| What is expected |
Read through the records. Copy each line that has the word "ΤΟΥΣ".

| Data excerpts |

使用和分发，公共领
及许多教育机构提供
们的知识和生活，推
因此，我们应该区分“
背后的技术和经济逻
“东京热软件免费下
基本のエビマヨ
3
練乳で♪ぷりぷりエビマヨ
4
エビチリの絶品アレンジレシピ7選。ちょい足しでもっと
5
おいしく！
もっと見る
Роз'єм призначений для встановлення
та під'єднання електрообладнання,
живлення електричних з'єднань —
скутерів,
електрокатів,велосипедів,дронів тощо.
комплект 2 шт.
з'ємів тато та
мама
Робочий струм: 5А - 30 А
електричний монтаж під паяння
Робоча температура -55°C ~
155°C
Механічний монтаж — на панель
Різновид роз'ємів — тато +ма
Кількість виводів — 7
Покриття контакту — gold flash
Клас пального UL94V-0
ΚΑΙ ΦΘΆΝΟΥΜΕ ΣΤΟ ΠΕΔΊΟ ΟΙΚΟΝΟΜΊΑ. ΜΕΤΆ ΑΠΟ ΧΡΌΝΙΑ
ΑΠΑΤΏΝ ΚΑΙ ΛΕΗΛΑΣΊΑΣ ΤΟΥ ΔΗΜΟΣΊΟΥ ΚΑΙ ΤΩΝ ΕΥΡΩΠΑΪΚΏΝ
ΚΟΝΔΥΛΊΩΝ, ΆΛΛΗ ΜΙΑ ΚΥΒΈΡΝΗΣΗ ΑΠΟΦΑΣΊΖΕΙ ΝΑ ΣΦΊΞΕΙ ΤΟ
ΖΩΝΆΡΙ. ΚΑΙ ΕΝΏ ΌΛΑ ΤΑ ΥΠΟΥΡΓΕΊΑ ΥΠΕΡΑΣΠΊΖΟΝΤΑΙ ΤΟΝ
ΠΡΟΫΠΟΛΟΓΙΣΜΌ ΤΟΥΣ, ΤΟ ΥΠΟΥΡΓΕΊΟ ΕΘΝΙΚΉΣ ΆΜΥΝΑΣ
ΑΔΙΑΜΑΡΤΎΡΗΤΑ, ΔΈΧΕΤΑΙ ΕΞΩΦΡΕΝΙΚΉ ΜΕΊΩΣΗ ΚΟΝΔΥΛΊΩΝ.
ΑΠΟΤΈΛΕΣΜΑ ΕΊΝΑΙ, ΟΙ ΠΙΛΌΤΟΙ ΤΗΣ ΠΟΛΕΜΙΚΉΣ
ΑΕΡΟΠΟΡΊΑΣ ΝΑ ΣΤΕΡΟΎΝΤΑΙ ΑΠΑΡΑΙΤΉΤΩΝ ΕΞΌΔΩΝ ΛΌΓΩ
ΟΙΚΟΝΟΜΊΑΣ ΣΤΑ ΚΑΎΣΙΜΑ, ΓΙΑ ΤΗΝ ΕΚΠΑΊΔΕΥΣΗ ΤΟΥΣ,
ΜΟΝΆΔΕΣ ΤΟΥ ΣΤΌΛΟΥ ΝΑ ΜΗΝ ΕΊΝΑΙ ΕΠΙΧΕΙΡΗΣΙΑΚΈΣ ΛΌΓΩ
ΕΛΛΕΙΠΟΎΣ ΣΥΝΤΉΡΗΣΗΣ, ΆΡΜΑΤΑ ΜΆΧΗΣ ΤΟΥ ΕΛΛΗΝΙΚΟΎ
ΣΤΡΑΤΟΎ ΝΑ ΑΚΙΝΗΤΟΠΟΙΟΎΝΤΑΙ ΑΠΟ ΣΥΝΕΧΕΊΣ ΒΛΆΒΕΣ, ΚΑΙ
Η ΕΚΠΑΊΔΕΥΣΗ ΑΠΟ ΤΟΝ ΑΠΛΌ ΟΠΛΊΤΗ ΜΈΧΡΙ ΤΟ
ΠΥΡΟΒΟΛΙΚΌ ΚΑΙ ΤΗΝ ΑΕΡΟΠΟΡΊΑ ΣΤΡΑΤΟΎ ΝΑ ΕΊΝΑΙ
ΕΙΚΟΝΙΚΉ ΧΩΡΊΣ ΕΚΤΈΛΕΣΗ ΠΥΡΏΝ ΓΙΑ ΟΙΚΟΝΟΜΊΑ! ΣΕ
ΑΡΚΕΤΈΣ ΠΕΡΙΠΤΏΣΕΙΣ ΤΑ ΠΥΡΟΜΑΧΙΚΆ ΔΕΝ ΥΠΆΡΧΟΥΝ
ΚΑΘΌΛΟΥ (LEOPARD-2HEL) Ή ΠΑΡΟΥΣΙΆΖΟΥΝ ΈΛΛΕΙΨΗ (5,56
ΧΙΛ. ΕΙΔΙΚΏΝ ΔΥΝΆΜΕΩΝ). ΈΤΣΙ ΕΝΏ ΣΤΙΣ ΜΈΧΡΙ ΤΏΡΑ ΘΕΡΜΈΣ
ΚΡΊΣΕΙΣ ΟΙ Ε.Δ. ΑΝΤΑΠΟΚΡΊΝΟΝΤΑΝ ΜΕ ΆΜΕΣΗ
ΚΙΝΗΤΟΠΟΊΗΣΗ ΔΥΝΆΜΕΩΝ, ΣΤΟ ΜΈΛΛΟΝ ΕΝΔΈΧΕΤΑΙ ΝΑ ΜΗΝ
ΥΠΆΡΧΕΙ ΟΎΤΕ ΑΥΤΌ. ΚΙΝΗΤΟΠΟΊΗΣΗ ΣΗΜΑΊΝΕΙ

| The answer |
ΠΡΟΫΠΟΛΟΓΙΣΜΌ ΤΟΥΣ, ΤΟ ΥΠΟΥΡΓΕΊΟ ΕΘΝΙΚΉΣ ΆΜΥΝΑΣ
ΟΙΚΟΝΟΜΊΑΣ ΣΤΑ ΚΑΎΣΙΜΑ, ΓΙΑ ΤΗΝ ΕΚΠΑΊΔΕΥΣΗ ΤΟΥΣ,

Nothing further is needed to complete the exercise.